2021-06-29 Thread Anton Ottosson
Hi Vasil,


I did indeed not have `square2_ff_pydoc.h` in `build/python/bindings`. Running 
`make clean` and `make` did resolve that, though. Thank you for telling me 
about `make clean`.


But then, when I attempt to continue the tutorial by running the tests, I get 
the following:


~/gr-howto/build$ ctest -V
UpdateCTestConfiguration  from 
:/home/antonott/gr-howto/build/DartConfiguration.tcl
UpdateCTestConfiguration  from 
:/home/antonott/gr-howto/build/DartConfiguration.tcl
Test project /home/antonott/gr-howto/build
Constructing a list of tests
Done constructing a list of tests
Updating test list for fixtures
Added 0 tests to meet fixture requirements
Checking test dependency graph...
Checking test dependency graph end
test 1
Start 1: qa_square_ff

1: Test command: /usr/bin/sh 
"/home/antonott/gr-howto/build/python/qa_square_ff_test.sh"
1: Test timeout computed to be: 1000
1: .E.
1: ==
1: ERROR: test_002_square2_ff (__main__.qa_square_ff)
1: --
1: Traceback (most recent call last):
1:   File "/home/antonott/gr-howto/python/qa_square_ff.py", line 50, in 
test_002_square2_ff
1: sqr = howto.square2_ff()
1: NameError: name 'howto' is not defined
1:
1: --
1: Ran 3 tests in 0.003s
1:
1: FAILED (errors=1)
1: DEPRECATED: Using filename with gr_unittest does no longer have any effect.
1/1 Test #1: qa_square_ff .***Failed0.22 sec

0% tests passed, 1 tests failed out of 1

Total Test time (real) =   0.22 sec

The following tests FAILED:
  1 - qa_square_ff (Failed)
Errors while running CTest

This is a failure in the test for the new block (see the OOT tutorial). It is 
quite similar to the original error that we have talked about, but this time 
the workaround of installing the module does not help. It is surprising that 
this test can fail despite the first one, also dependent on `howto` and in the 
same python class, succeeding. Though I guess since the unit tests are executed 
with reflection anything is possible.


Best regards,

Anton


From: Vasil Velichkov 
Sent: Tuesday, June 29, 2021 6:33:42 PM
To: Anton Ottosson; discuss-gnuradio@gnu.org
Subject: Re: OOT tests failing in GNU Radio 3.9.2.0, Ubuntu 20.04.2 LTS

Hi Anton,


On 29/06/2021 19.07, Anton Ottosson wrote:
> Thank you for so generously taking time out of your day to look at this. I 
> agree with your analysis and have now submitted an issue 
> (https://github.com/gnuradio/gnuradio/issues/4825) about this to the GNU 
> Radio GitHub repository.

Nice. Thanks for opening an issue.

> However, it seems like I might have found an additional issue, possibly 
> related. I wanted to make progress with the OOT tutorial 
> (https://wiki.gnuradio.org/index.php/OutOfTreeModules), so i used Ron's 
> suggested workaround with installing the module to get the tests to work. The 
> new issue appears a bit later in the tutorial, when we attempt to add another 
> block to the module. Instead of me describing it here, I have once again set 
> up a GitHub repository (https://github.com/antonott/oot_tutorial_issue) to 
> illustrate the problem. The README describes the process, and of course the 
> rest of the repo contains the state of the module.

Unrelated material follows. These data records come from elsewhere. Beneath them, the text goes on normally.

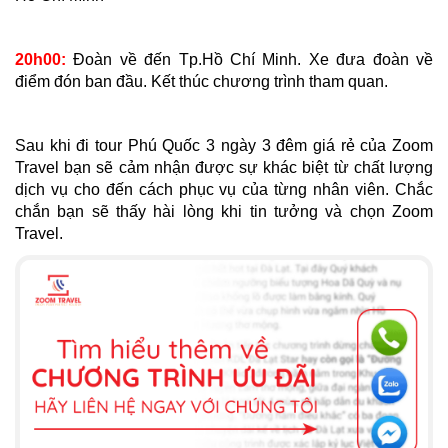
20h00:
Đoàn về đến Tp.Hồ Chí Minh. Xe đưa đoàn về
điểm đón ban đầu. Kết thúc chương trình tham quan.
Sau khi đi tour Phú Quốc 3 ngày 3 đêm giá rẻ của Zoom
Travel bạn sẽ cảm nhận được sự khác biệt từ chất lượng
dịch vụ cho đến cách phục vụ của từng nhân viên. Chắc
chắn bạn sẽ thấy hài lòng khi tin tưởng và chọn Zoom
Travel.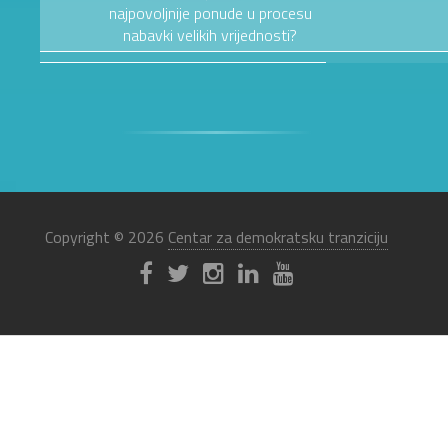
najpovoljnije ponude u procesu
nabavki velikih vrijednosti?
Copyright © 2026
Centar za demokratsku tranziciju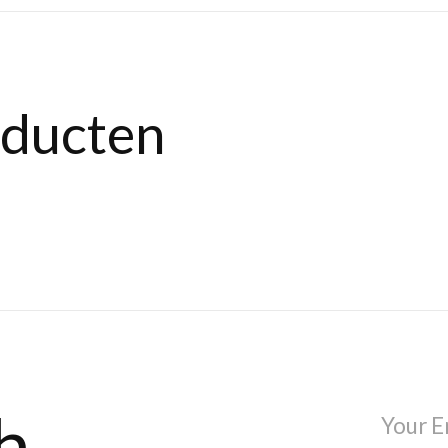
oducten
h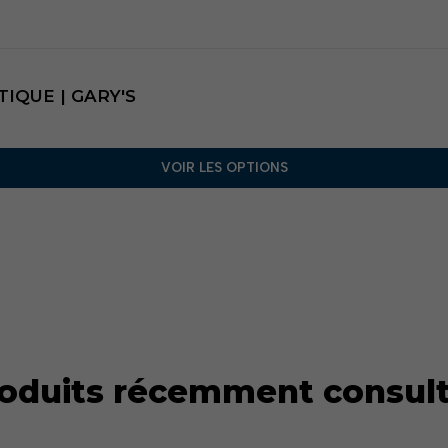
TIQUE | GARY'S
VOIR LES OPTIONS
oduits récemment consul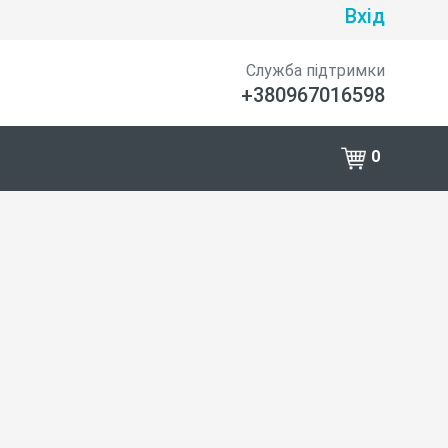
Вхід
Служба підтримки
+380967016598
0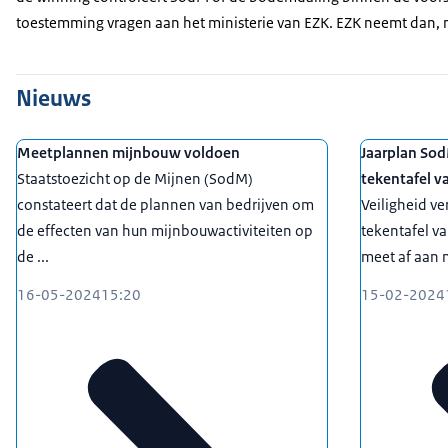
toestemming vragen aan het ministerie van EZK. EZK neemt dan, na
Nieuws
Meetplannen mijnbouw voldoen
Jaarplan Sod
Staatstoezicht op de Mijnen (SodM)
tekentafel v
constateert dat de plannen van bedrijven om
Veiligheid v
de effecten van hun mijnbouwactiviteiten op
tekentafel va
de ...
meet af aan n
16-05-2024
15:20
15-02-2024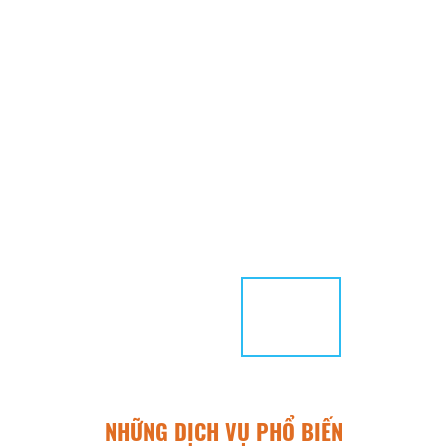
NHỮNG DỊCH VỤ PHỔ BIẾN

First check that you have `square2_ff_pydoc.h` file in `build/python/bindings` 
directory and if not run `make clean` and `make`. But if there is a 
`square2_ff_pydoc.h` then run `make VERBOSE=1` and check that an include flag 
(`-I`) that contains the full path to `build/python/bindings` is present.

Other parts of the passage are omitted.